## Assigned task
Restate the records below word for word, and omit the images they hold.

(Stored data)

[Start of section]

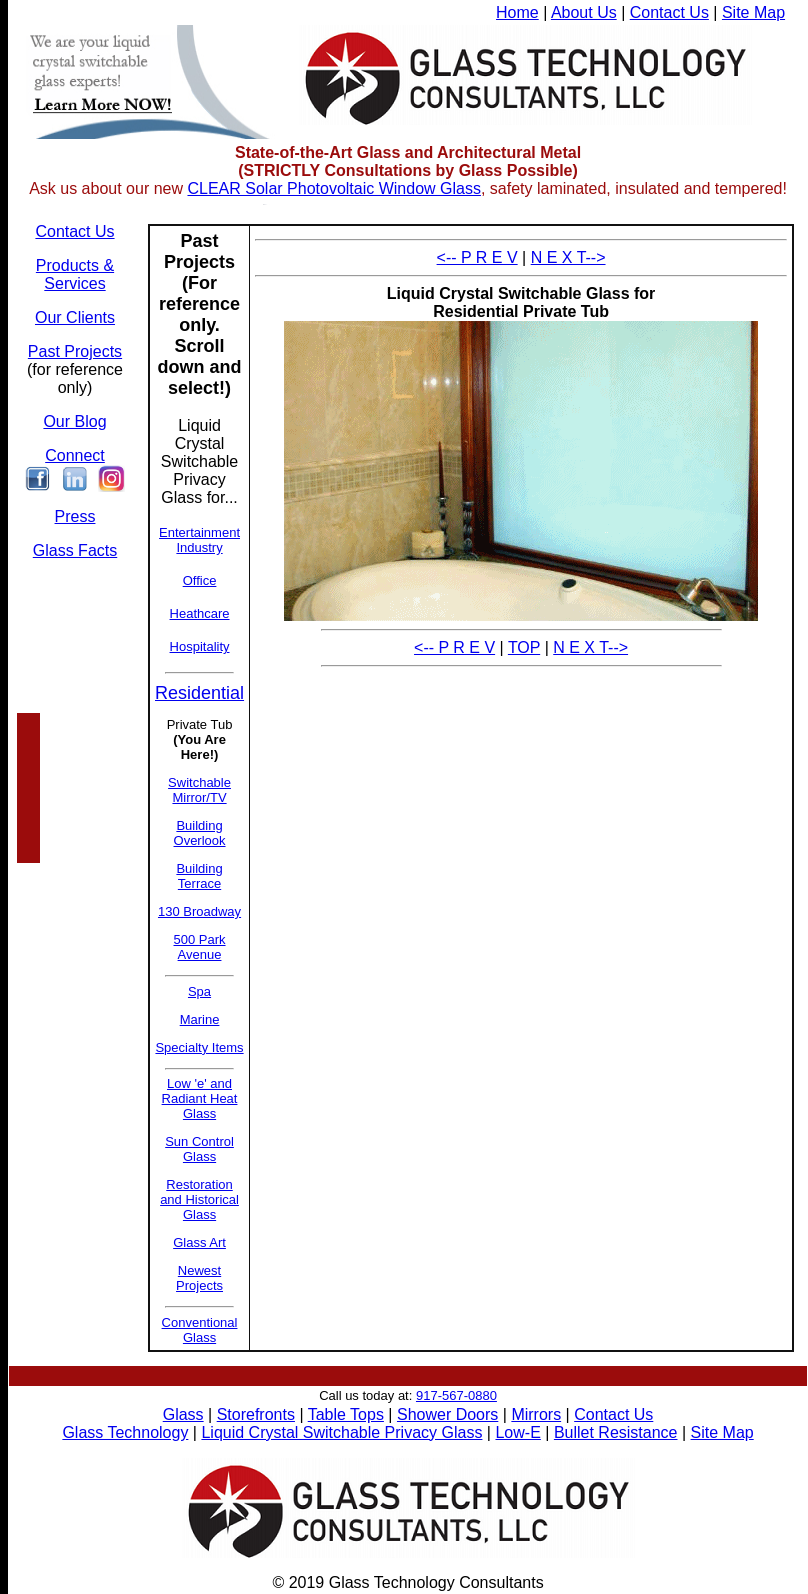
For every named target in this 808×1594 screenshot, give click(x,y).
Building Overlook (200, 833)
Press (75, 516)
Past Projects (75, 351)
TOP (524, 647)
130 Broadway (199, 911)
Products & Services (75, 274)
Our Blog (74, 421)
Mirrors (536, 1414)
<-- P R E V (477, 257)
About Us (584, 12)
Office (200, 580)
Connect (75, 455)
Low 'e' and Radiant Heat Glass (200, 1098)
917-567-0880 (456, 1395)
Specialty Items (199, 1047)
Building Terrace (199, 876)
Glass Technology (125, 1432)
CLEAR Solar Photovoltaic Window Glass (333, 188)
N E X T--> (568, 257)
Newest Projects (199, 1278)
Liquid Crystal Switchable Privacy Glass (341, 1432)
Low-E (517, 1432)
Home (517, 12)
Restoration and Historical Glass (199, 1199)
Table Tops (346, 1414)
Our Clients (75, 317)
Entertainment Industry (199, 540)
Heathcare (200, 613)
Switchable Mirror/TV (199, 790)
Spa (199, 991)
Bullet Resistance (616, 1432)
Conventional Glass (200, 1330)
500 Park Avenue (200, 947)
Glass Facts (75, 550)
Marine (200, 1019)
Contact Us (669, 12)
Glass (183, 1414)
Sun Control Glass (199, 1149)
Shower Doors (447, 1414)
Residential (199, 693)
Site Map (753, 12)
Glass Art (199, 1242)
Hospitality (200, 646)
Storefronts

[End of section]

## Exercise answer
For every named target in this 808×1594 screenshot, give click(x,y).
Building Overlook (200, 833)
Press (75, 516)
Past Projects (75, 351)
TOP (524, 647)
130 Broadway (199, 911)
Products & Services (75, 274)
Our Blog (74, 421)
Mirrors (536, 1414)
<-- P R E V (477, 257)
About Us (584, 12)
Office (200, 580)
Connect (75, 455)
Low 'e' and Radiant Heat Glass (200, 1098)
917-567-0880 (456, 1395)
Specialty Items (199, 1047)
Building Terrace (199, 876)
Glass Technology (125, 1432)
CLEAR Solar Photovoltaic Window Glass (333, 188)
N E X T--> (568, 257)
Newest Projects (199, 1278)
Liquid Crystal Switchable Privacy Glass (341, 1432)
Low-E (517, 1432)
Home (517, 12)
Restoration and Historical Glass (199, 1199)
Table Tops (346, 1414)
Our Clients (75, 317)
Entertainment Industry (199, 540)
Heathcare (200, 613)
Switchable Mirror/TV (199, 790)
Spa (199, 991)
Bullet Resistance (616, 1432)
Conventional Glass (200, 1330)
500 Park Avenue (200, 947)
Glass Facts (75, 550)
Marine (200, 1019)
Contact Us (669, 12)
Glass (183, 1414)
Sun Control Glass (199, 1149)
Shower Doors (447, 1414)
Residential (199, 693)
Site Map (753, 12)
Glass Art (199, 1242)
Hospitality (200, 646)
Storefronts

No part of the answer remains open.